- [Directions for this task] Look for the word "will" in the records, and copy each line where it appears.
━━━ Dataset records
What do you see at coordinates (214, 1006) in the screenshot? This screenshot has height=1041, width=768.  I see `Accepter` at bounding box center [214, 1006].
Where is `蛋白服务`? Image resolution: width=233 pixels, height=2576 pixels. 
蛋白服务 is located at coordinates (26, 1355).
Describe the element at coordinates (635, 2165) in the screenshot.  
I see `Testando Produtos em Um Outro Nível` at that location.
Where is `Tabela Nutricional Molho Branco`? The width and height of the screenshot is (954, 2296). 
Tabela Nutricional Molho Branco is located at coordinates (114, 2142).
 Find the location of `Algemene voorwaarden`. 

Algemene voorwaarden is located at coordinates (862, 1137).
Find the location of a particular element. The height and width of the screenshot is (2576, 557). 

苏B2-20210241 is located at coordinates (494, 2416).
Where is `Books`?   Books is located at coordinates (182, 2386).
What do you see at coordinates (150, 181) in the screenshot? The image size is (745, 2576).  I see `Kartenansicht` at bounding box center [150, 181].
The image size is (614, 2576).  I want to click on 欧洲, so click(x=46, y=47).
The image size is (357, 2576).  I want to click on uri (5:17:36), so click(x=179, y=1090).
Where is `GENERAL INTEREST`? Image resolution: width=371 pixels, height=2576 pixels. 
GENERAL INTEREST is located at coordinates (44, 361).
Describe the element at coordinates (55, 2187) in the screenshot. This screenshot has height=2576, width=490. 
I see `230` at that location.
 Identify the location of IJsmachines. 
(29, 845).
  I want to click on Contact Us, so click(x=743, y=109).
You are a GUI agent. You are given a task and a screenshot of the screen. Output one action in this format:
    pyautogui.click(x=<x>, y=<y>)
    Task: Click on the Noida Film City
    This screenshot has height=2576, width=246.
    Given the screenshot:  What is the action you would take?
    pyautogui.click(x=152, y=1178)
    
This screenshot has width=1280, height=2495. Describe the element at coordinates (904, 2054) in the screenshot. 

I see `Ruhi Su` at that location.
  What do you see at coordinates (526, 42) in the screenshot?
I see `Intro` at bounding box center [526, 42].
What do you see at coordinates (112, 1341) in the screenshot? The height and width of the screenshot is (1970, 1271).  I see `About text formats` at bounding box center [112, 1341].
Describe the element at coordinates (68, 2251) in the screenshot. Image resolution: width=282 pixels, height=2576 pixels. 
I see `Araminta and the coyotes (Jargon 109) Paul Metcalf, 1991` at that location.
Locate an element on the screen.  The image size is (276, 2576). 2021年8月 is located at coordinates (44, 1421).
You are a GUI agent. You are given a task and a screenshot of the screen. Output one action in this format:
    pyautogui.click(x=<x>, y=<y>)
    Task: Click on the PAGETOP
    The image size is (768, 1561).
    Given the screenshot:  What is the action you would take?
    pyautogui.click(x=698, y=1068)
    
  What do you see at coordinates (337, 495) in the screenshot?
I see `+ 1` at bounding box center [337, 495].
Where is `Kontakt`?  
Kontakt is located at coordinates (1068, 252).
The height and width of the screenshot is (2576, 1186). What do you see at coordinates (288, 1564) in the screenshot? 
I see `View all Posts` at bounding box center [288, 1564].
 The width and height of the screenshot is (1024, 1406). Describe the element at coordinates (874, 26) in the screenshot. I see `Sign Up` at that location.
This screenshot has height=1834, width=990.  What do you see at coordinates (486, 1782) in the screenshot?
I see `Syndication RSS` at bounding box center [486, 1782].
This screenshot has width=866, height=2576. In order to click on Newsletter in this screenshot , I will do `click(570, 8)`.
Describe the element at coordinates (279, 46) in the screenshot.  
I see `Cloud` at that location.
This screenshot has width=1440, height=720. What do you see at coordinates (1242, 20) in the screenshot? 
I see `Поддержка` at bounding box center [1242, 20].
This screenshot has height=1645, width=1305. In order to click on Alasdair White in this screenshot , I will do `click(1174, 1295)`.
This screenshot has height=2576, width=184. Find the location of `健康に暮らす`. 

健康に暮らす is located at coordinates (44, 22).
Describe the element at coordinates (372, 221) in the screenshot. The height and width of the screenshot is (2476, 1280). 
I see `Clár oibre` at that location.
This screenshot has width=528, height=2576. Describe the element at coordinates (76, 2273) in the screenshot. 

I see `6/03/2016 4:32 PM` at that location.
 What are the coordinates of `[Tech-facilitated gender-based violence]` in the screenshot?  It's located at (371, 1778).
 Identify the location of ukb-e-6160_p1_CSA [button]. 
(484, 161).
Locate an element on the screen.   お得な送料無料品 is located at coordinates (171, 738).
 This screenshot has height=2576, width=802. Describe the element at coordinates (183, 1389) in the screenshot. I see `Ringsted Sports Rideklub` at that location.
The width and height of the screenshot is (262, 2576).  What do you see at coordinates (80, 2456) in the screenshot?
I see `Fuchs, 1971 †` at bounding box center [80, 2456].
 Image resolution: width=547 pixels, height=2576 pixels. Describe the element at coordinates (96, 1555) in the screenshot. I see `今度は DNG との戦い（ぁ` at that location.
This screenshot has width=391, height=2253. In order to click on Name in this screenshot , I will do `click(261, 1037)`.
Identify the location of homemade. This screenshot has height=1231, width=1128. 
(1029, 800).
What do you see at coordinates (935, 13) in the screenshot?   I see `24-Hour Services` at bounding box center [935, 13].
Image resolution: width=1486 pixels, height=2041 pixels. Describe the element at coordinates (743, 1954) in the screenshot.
━━━━━━
- [Answer]
This screenshot has width=866, height=2576. In order to click on Newsletter in this screenshot , I will do `click(570, 8)`.
This screenshot has height=1645, width=1305. In order to click on Alasdair White in this screenshot , I will do `click(1174, 1295)`.
This screenshot has width=391, height=2253. In order to click on Name in this screenshot , I will do `click(261, 1037)`.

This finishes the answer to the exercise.